How does the 4680 cell differ from the batteries in most electric vehicles?

Most EVs use either cylindrical cells derived from the 18650 or 2170 format, or large prismatic cells from suppliers like CATL. The 4680 is a larger cylindrical format — 46mm wide and 80mm tall — with two architectural features that distinguish it: a tabless electrode design that distributes current collection across the full electrode face (reducing resistance and improving thermal management), and a structural battery pack design where the cells themselves contribute to the vehicle's rigidity. Both features reduce weight and simplify assembly.

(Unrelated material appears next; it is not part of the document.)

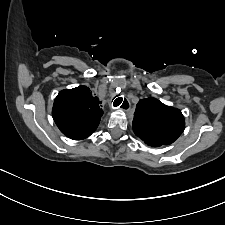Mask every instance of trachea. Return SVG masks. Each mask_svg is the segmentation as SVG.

The 4680 also uses a dry electrode manufacturing process that eliminates toxic solvents and drying ovens — a change that significantly reduces the cost and footprint of electrode production once mastered at scale.

What is dry electrode manufacturing, and why does it matter for this program?

In conventional battery manufacturing, electrode materials are mixed with a solvent into a liquid slurry, coated onto metal foil, and then baked dry in long industrial ovens. The dry electrode process replaces all of that: powdered active materials, a conductive carbon additive, and a PTFE binder are compressed under controlled pressure into a self-supporting film, which is laminated directly onto the foil without any solvent or heat treatment. Tesla mastered this process for both the anode and cathode of the 4680 cell at Gigafactory Texas in Q4 2025 — a milestone that took eight years and a $235 million acquisition. Replicating that capability in Germany, at a larger scale, is precisely what the Cell Giga Challenge is designed to accelerate. Startups with better materials, automation tools, or process control systems for dry electrode production are the primary target.

When will Gigafactory Berlin actually produce battery cells?

Tesla has indicated that commercial-scale 4680 cell production at Grünheide is expected to begin in the first half of 2027. The Cell Giga Challenge, with applications closing July 24 and pilots beginning in August 2026, is structured to identify and integrate startup solutions before that production ramp begins in earnest. At 18 gigawatt-hours of annual capacity — the current target — the Berlin cell line would produce enough battery packs for roughly 250,000 to 350,000 vehicles per year.